**WHAT YOU NEED TO DO**
Every line of the data below is to be duplicated exactly, pictures excepted.

Source data:
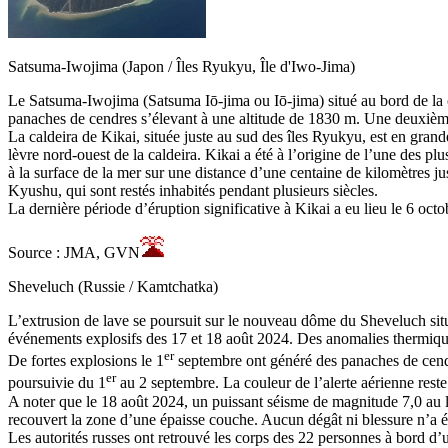
Satsuma-Iwojima (Japon / Îles Ryukyu, Île d'Iwo-Jima)
Le Satsuma-Iwojima (Satsuma Iō-jima ou Iō-jima) situé au bord de la c
panaches de cendres s’élevant à une altitude de 1830 m. Une deuxième
La caldeira de Kikai, située juste au sud des îles Ryukyu, est en gran
lèvre nord-ouest de la caldeira. Kikai a été à l’origine de l’une des p
à la surface de la mer sur une distance d’une centaine de kilomètres j
Kyushu, qui sont restés inhabités pendant plusieurs siècles.
La dernière période d’éruption significative à Kikai a eu lieu le 6 oc
Source : JMA, GVN
Sheveluch (Russie / Kamtchatka)
L’extrusion de lave se poursuit sur le nouveau dôme du Sheveluch sit
événements explosifs des 17 et 18 août 2024. Des anomalies thermique
er
De fortes explosions le 1
septembre ont généré des panaches de cendre
er
poursuivie du 1
au 2 septembre. La couleur de l’alerte aérienne rest
A noter que le 18 août 2024, un puissant séisme de magnitude 7,0 au
recouvert la zone d’une épaisse couche. Aucun dégât ni blessure n’a ét
Les autorités russes ont retrouvé les corps des 22 personnes à bord d’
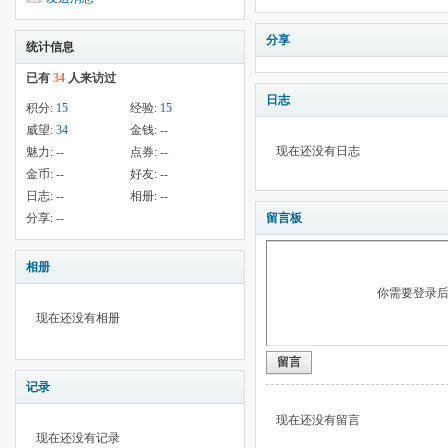
分享
统计信息
已有
34
人来访过
日志
积分:
15
经验:
15
威望:
34
金钱:
--
现在还没有日志
魅力:
--
点券:
--
金币:
--
好友:
--
日志:
--
相册:
--
分享:
--
留言板
相册
你需要登录
现在还没有相册
留言
记录
现在还没有留言
现在还没有记录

**RESPONSE TO THE TASK**
Satsuma-Iwojima (Japon / Îles Ryukyu, Île d'Iwo-Jima)
Le Satsuma-Iwojima (Satsuma Iō-jima ou Iō-jima) situé au bord de la c
panaches de cendres s’élevant à une altitude de 1830 m. Une deuxième
La caldeira de Kikai, située juste au sud des îles Ryukyu, est en gran
lèvre nord-ouest de la caldeira. Kikai a été à l’origine de l’une des p
à la surface de la mer sur une distance d’une centaine de kilomètres j
Kyushu, qui sont restés inhabités pendant plusieurs siècles.
La dernière période d’éruption significative à Kikai a eu lieu le 6 oc
Source : JMA, GVN
Sheveluch (Russie / Kamtchatka)
L’extrusion de lave se poursuit sur le nouveau dôme du Sheveluch sit
événements explosifs des 17 et 18 août 2024. Des anomalies thermique
er
De fortes explosions le 1
septembre ont généré des panaches de cendre
er
poursuivie du 1
au 2 septembre. La couleur de l’alerte aérienne rest
A noter que le 18 août 2024, un puissant séisme de magnitude 7,0 au
recouvert la zone d’une épaisse couche. Aucun dégât ni blessure n’a ét
Les autorités russes ont retrouvé les corps des 22 personnes à bord d’
分享
统计信息
已有
34
人来访过
日志
积分:
15
经验:
15
威望:
34
金钱:
--
现在还没有日志
魅力:
--
点券:
--
金币:
--
好友:
--
日志:
--
相册:
--
分享:
--
留言板
相册
你需要登录
现在还没有相册
留言
记录
现在还没有留言
现在还没有记录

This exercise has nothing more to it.